Actuellement la tarification est plutôt un mode de financement complémentaire du service public : si l'on compare le montant qu’elle rapporte par rapport aux recettes des impôts d'états et locaux, elle est minoritaire, mais reste significative (les recettes non fiscales sont de l’ordre de ce que rapporte l’impôt sur le revenu en 2009, c'est-à-dire 55 milliards).

Souvent, le financement est mixte, et la tarification ne représente qu’une partie du coût réel mais certains services publics (voir SNCF) appliquent plutôt une tarification en fonction de la concurrence sur les différents créneaux. Est-ce admissible économiquement et socialement ? Doit-on recourir à des tarifs dégressifs (ou à des tarifs binômes), tenant compte des frais fixes, ou au contraire à des tarifs progressifs (dans un but écologique) ?

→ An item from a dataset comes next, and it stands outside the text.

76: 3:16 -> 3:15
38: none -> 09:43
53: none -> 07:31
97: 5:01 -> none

D’autre part, une péréquation tarifaire est-elle souhaitable ? Elle pourrait concerner l’eau, la gestion des déchets. Dans ces cas, à quel niveau doit être pratiquée la péréquation, selon chaque type de service public (national, local, voire européen) ? Selon quelles procédures ?

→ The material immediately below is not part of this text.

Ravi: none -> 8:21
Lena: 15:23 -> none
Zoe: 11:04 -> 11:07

La péréquation  ne doit-elle pas être réservée plutôt à certaines catégories d’usagers (comme par exemple pour l’électricité, en faveur des foyers domestiques, plus que pour les usagers professionnels) ? Quid des tarifications « sociales », au profit des foyers les moins aisés, en tenant compte éventuellement du quotient familial (cf. Fonds de solidarité logement participant à l’apurement des factures impayées) ?

Se pose enfin la question de la gratuité. Question qui n’est pas seulement financière. Le « pacte du service public » adopté à Orly écrit : « Dans un souci de justice sociale les systèmes tarifaires ne doivent pas exclure la gratuité lorsque le service concerne de fait toute la collectivité publique, et doivent prévoir des mesures de non facturation des minimums vitaux de services pour les personnes en difficulté.

La défense et l’extension de la sphère de la gratuité, parce qu’elle impose des choix et s’oppose à la logique marchande, parce qu’elle oblige et favorise une citoyenneté active, constitue une des batailles importantes dans les années à venir. »

 

Cet article est extrait de la fiche « financement » des EGSP.